Max Rushden, a television presenter who leads The Guardian’s Football Weekly podcast, also slammed the move, referencing Newcastle United’s Saudi-led takeover. He said: “Rules mean they can’t help a homelessness charity. Rules mean they can let a country with an appalling human rights record buy a great football club.”

Shelter’s plan also chimed with football supporters who collect food to give to food banks in their local area. Stuart Latimer, from Newcastle fan group NUFC Fans Foodbank said it was a “simple gesture” and hoped the Premier League would “find it in their hearts to reconsider”. Manchester City fans’ MCFC Fans Foodbank Support also backed the plan. The group’s co-founder Nick Clarke said the idea was an “easy win”.

Why will Premier League clubs not take part?

The Premier League initially said Shelter’s plan was against the rules. Wolves and Brighton were reported to be among the clubs who initially asked league bosses if they could take part but were told it was against the rules.

The Premier League said it hadn’t rejected the plan – but stated clubs are encouraged to support charitable causes only when that support complies with its rules. The league’s rules around kits state the first priority is that outfield players for home teams should wear their home kits.

Rules do also state clubs are allowed to change their shirt sponsor once per season to support good causes.

A Premier League spokesperson said: “The Premier League receives a large number of requests from charities every season however we aren’t able to support all centrally. Clubs are entitled to support charitable causes, and we encourage clubs to do so, provided it is in compliance with Premier League rules.”

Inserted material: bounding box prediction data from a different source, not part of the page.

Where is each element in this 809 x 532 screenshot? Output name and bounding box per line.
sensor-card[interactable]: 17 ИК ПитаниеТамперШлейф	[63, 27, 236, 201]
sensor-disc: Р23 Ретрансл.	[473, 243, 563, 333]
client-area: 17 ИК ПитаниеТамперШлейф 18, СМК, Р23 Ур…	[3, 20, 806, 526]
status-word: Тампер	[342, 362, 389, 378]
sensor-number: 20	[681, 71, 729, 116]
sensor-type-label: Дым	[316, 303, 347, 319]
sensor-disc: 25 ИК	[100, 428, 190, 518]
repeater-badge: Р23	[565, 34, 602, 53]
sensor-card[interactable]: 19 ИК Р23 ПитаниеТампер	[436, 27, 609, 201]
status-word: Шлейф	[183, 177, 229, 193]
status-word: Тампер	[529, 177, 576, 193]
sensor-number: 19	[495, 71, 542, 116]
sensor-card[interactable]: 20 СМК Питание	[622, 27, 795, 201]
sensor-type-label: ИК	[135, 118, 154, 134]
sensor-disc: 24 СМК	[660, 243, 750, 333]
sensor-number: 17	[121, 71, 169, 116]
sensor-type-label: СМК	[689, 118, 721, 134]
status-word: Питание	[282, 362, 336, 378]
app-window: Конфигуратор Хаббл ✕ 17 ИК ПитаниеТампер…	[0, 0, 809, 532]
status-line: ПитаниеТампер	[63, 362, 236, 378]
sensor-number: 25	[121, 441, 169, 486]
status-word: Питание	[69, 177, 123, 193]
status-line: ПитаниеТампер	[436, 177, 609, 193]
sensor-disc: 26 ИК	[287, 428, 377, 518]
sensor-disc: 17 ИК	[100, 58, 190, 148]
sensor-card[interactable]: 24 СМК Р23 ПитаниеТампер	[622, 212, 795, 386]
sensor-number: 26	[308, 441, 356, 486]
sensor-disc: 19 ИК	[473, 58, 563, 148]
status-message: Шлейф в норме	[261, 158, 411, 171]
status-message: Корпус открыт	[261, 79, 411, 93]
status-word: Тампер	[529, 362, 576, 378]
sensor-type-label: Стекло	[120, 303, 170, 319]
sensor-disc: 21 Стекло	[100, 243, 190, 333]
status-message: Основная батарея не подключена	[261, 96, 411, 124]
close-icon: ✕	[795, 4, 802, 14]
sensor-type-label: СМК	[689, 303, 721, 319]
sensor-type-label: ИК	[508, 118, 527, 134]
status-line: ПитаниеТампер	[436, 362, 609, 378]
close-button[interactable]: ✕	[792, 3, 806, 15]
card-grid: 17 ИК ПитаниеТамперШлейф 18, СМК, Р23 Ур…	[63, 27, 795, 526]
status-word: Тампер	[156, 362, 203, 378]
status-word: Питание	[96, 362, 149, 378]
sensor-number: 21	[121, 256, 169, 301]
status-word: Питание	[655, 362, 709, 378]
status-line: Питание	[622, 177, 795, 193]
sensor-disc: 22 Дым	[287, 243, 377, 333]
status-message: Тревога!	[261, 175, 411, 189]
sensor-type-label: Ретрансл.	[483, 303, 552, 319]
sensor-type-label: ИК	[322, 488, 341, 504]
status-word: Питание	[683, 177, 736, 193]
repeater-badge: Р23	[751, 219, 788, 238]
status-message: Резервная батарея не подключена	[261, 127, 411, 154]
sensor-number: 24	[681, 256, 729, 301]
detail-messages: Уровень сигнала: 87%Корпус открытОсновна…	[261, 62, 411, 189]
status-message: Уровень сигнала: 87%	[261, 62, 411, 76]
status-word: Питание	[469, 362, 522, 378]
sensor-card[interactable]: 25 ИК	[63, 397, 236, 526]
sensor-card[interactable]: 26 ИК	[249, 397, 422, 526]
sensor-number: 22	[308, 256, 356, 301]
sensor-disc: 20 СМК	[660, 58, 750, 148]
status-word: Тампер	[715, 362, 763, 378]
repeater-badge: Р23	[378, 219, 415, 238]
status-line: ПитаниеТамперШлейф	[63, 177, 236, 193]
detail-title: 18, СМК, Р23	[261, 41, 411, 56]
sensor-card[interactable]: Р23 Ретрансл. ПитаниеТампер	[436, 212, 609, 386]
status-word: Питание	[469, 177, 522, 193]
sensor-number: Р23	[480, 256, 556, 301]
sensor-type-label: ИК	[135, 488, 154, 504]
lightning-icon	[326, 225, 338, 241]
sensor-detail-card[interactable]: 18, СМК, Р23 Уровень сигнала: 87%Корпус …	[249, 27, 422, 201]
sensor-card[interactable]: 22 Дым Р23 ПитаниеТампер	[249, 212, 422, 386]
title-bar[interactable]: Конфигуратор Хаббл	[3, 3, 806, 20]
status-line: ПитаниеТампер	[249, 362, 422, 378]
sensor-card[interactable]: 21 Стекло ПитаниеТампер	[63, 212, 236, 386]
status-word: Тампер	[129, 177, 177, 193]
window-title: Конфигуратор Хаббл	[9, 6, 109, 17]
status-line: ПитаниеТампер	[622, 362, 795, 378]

However club chief executives later voted against supporting the plan at a shareholder’s meeting on November 11.

Which clubs are taking part?

Despite Premier League opposition, fans of Tottenham, Everton, Brighton and Hove Albion, Brentford and Watford have vowed to wear changed kits even if their team will not be able to follow suit.  

Shelter had more luck with the EFL, who represent the three divisions below the Premier League, and other lower leagues further down the football league pyramid.

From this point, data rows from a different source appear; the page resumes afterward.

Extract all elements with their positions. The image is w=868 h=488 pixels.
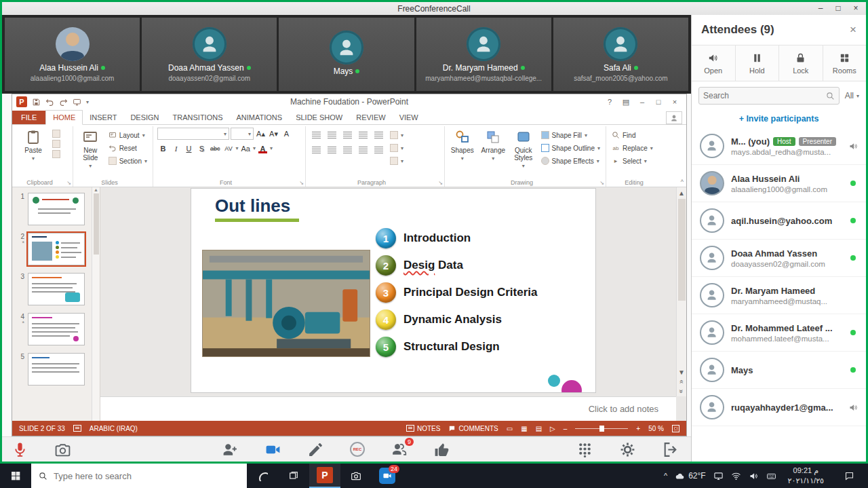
- shape-fill-button[interactable]: Shape Fill▾: [540, 130, 601, 140]
- ppt-minimize-button[interactable]: –: [635, 98, 650, 107]
- italic-button[interactable]: I: [170, 143, 182, 154]
- attendee-row[interactable]: aqil.husein@yahoo.com: [692, 202, 866, 240]
- minimize-button[interactable]: –: [812, 2, 829, 15]
- justify-icon[interactable]: [357, 145, 370, 156]
- section-button[interactable]: Section▾: [107, 155, 149, 166]
- slide-canvas[interactable]: Out lines: [191, 189, 595, 392]
- customize-qat-icon[interactable]: ▾: [86, 99, 89, 105]
- dialog-launcher-icon[interactable]: ↘: [438, 180, 443, 186]
- list-item[interactable]: 3 Principal Design Criteria: [376, 282, 537, 303]
- language-indicator[interactable]: ARABIC (IRAQ): [90, 425, 138, 432]
- shrink-font-icon[interactable]: A▾: [268, 128, 279, 140]
- attendee-row[interactable]: Mays: [692, 352, 866, 389]
- weather-widget[interactable]: 62°F: [675, 471, 705, 481]
- leave-meeting-icon[interactable]: [662, 441, 679, 458]
- camera-icon[interactable]: [54, 441, 71, 458]
- thumbnail-row[interactable]: 4*: [18, 313, 90, 345]
- settings-gear-icon[interactable]: [619, 441, 636, 458]
- video-tile[interactable]: Dr. Maryam Hameed maryamhameed@mustaqbal…: [416, 18, 551, 91]
- start-button[interactable]: [0, 464, 31, 488]
- tab-file[interactable]: FILE: [12, 111, 45, 124]
- taskbar-powerpoint-icon[interactable]: P: [309, 464, 340, 488]
- increase-indent-icon[interactable]: [357, 130, 370, 141]
- font-color-button[interactable]: A: [257, 143, 269, 154]
- list-item[interactable]: 2 Desig Data: [376, 255, 537, 276]
- normal-view-icon[interactable]: ▭: [507, 425, 513, 432]
- attendee-row[interactable]: ruqayahhayder1@gma...: [692, 389, 866, 426]
- clear-formatting-icon[interactable]: A: [281, 128, 292, 140]
- video-tile[interactable]: Alaa Hussein Ali alaaalieng1000@gmail.co…: [5, 18, 140, 91]
- slide-1-thumbnail[interactable]: [28, 193, 85, 225]
- maximize-button[interactable]: □: [829, 2, 847, 15]
- slideshow-view-icon[interactable]: ▷: [550, 425, 555, 432]
- search-box[interactable]: [698, 87, 840, 105]
- font-name-combo[interactable]: ▾: [157, 128, 229, 140]
- attendee-row[interactable]: Dr. Maryam Hameed maryamhameed@mustaq...: [692, 277, 866, 314]
- dialog-launcher-icon[interactable]: ↘: [599, 180, 604, 186]
- search-input[interactable]: [703, 91, 826, 100]
- scrollbar-thumb[interactable]: [678, 199, 686, 301]
- thumbnail-row[interactable]: 3: [18, 273, 90, 305]
- video-share-icon[interactable]: [264, 441, 281, 458]
- show-hidden-icons-chevron[interactable]: ^: [664, 472, 667, 480]
- attendee-row[interactable]: M... (you)HostPresenter mays.abdal_redha…: [692, 128, 866, 165]
- align-left-icon[interactable]: [310, 145, 323, 156]
- taskbar-search[interactable]: [31, 464, 247, 488]
- reactions-thumbs-up-icon[interactable]: [433, 441, 450, 458]
- bullets-icon[interactable]: [310, 130, 323, 141]
- record-button[interactable]: REC: [350, 442, 365, 457]
- arrange-button[interactable]: Arrange ▾: [479, 128, 507, 162]
- zoom-level[interactable]: 50 %: [648, 425, 664, 432]
- layout-button[interactable]: Layout▾: [107, 130, 149, 140]
- scroll-up-icon[interactable]: ▲: [678, 188, 685, 198]
- action-center-icon[interactable]: [835, 471, 863, 481]
- slide-3-thumbnail[interactable]: [28, 273, 85, 305]
- fit-to-window-icon[interactable]: [672, 425, 679, 432]
- thumbnail-row[interactable]: 5: [18, 353, 90, 386]
- microphone-icon[interactable]: [12, 441, 28, 458]
- keypad-icon[interactable]: [576, 441, 593, 458]
- find-button[interactable]: Find: [610, 130, 654, 140]
- hold-button[interactable]: Hold: [736, 45, 780, 81]
- start-slideshow-icon[interactable]: [73, 98, 81, 107]
- reading-view-icon[interactable]: ▤: [536, 425, 542, 432]
- pump-station-photo[interactable]: [202, 250, 370, 357]
- paste-button[interactable]: Paste ▾: [18, 128, 49, 162]
- strikethrough-button[interactable]: abc: [209, 143, 222, 154]
- cut-icon[interactable]: [52, 130, 60, 138]
- slide-4-thumbnail[interactable]: [28, 313, 85, 345]
- list-item[interactable]: 1 Introduction: [376, 228, 537, 248]
- wifi-icon[interactable]: [731, 471, 741, 481]
- tab-animations[interactable]: ANIMATIONS: [230, 111, 290, 124]
- convert-smartart-button[interactable]: ▾: [389, 155, 405, 166]
- tab-review[interactable]: REVIEW: [349, 111, 392, 124]
- comments-toggle[interactable]: COMMENTS: [448, 425, 498, 432]
- slide-5-thumbnail[interactable]: [28, 353, 85, 386]
- bold-button[interactable]: B: [157, 143, 169, 154]
- change-case-button[interactable]: Aa: [240, 143, 252, 154]
- columns-icon[interactable]: [372, 145, 385, 156]
- numbering-icon[interactable]: [326, 130, 338, 141]
- save-icon[interactable]: [32, 98, 41, 107]
- redo-icon[interactable]: [59, 98, 68, 107]
- slide-sorter-view-icon[interactable]: ▦: [521, 425, 527, 432]
- slide-scrollbar[interactable]: ▲ ▼ » »: [676, 187, 686, 396]
- reset-button[interactable]: Reset: [107, 143, 149, 153]
- quick-styles-button[interactable]: Quick Styles ▾: [511, 128, 536, 169]
- tab-view[interactable]: VIEW: [393, 111, 425, 124]
- shapes-button[interactable]: Shapes ▾: [449, 128, 476, 162]
- thumbnail-row[interactable]: 1: [18, 193, 90, 225]
- close-panel-icon[interactable]: ×: [850, 23, 856, 37]
- attendee-row[interactable]: Alaa Hussein Ali alaaalieng1000@gmall.co…: [692, 165, 866, 202]
- decrease-indent-icon[interactable]: [341, 130, 354, 141]
- video-tile[interactable]: Mays: [279, 18, 414, 91]
- volume-icon[interactable]: [749, 471, 759, 481]
- thumbnails-scrollbar[interactable]: ▲: [92, 187, 100, 421]
- participants-icon[interactable]: 9: [391, 441, 408, 458]
- spell-check-icon[interactable]: [73, 425, 81, 432]
- next-slide-button[interactable]: »: [679, 386, 684, 396]
- scroll-down-icon[interactable]: ▼: [678, 367, 685, 377]
- align-center-icon[interactable]: [326, 145, 338, 156]
- taskbar-search-input[interactable]: [54, 471, 239, 481]
- tab-design[interactable]: DESIGN: [123, 111, 165, 124]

The housing charity have said teams in the Championship, League One and League Two as well as the National League, Northern Premier, Isthmian League, Southern Leage and at grassroots levels all support the initiative. Teams from Wales JD Cymru League will also take part.

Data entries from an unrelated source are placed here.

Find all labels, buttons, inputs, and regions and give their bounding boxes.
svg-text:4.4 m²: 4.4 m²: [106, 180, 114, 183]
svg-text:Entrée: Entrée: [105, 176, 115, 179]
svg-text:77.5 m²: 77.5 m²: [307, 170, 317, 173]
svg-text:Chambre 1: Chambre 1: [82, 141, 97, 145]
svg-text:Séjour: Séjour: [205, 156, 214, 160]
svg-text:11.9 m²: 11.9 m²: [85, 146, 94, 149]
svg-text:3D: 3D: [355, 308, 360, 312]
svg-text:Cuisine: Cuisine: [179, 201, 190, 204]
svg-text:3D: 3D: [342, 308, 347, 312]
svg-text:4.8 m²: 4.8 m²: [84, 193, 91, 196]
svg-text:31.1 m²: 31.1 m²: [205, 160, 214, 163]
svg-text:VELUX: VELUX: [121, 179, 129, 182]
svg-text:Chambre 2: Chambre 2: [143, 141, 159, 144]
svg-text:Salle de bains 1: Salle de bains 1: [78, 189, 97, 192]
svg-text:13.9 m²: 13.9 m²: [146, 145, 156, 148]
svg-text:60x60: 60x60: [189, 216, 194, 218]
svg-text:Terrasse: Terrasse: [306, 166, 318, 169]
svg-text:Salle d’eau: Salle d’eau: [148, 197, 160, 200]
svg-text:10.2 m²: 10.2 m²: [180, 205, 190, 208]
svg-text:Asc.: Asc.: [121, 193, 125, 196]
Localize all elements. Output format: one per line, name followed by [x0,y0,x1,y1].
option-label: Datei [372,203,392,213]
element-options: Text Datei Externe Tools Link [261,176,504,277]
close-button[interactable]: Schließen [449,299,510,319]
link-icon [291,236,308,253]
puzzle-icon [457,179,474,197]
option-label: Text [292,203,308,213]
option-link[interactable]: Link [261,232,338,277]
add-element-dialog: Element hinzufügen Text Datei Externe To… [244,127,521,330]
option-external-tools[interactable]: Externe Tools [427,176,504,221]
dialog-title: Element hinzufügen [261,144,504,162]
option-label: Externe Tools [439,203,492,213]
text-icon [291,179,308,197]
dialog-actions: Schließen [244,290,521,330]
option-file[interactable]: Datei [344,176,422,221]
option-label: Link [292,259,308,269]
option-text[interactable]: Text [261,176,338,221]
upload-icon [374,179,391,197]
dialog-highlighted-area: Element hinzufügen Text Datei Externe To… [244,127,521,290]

The teams confirmed to be taking part include:

  • Barnsley
  • Cardiff City
  • Carlisle United
  • Preston North End
  • Portsmouth
  • Tranmere Rovers
  • FC Halifax Town
  • Aldershot
  • Wrexham
  • King’s Lynn Town
  • Stockport County
  • Barnet
  • Wealdstone
  • Torquay United
  • Dover Athletic
  • Weymouth
  • Bromley
  • Bala Town
  • The New Saints
  • Flint Town
  • Aberyswyth Town
  • Penybont
  • Newtown
  • Atherton Colleries
  • Bamber Bridge
  • FC United of Manchester
  • Grantham Town
  • Matlock Town
  • Mickleover
  • Scarborough Athletic
  • Stafford Rangers
  • Stalybridge Celtic
  • Whitby Town
  • Witton Albion
  • Hackney Wick FC
  • Caversham United
  • Lea United
  • Merthyr Town
  • Ynyshir Albions FC
  • AFC Telford

Some Premier League and EFL teams who are playing away have also asked supporters to wear away kits in the crowd to back Shelter:

  • Brentford 
  • Brighton and Hove Albion
  • Everton
  • Tottenham Hotspur
  • Watford
  • Stoke City
  • Ipswich Town
  • Oxford United
  • Barrow
  • Forest Green Rovers
  • Leyton Orient
  • Rochdale
  • Salford City

And the campaign has even transcended football as a sport with rugby league team Bradford Bulls also pledging to wear their away kit on Boxing Day.

Football manufacturer Mitre has also created a unique ball to contribute to Shelter’s campaign. The Mitre x Shelter ball is available from Mitre’s website for £12 (RRP) on mitre.com with £5 from each sale donated to Shelter.

Simon Breckon, Mitre brand director, said: “Christmas is a poignant and difficult time of year for many and this gives fans and football communities the chance to come together and hopefully help make a difference.”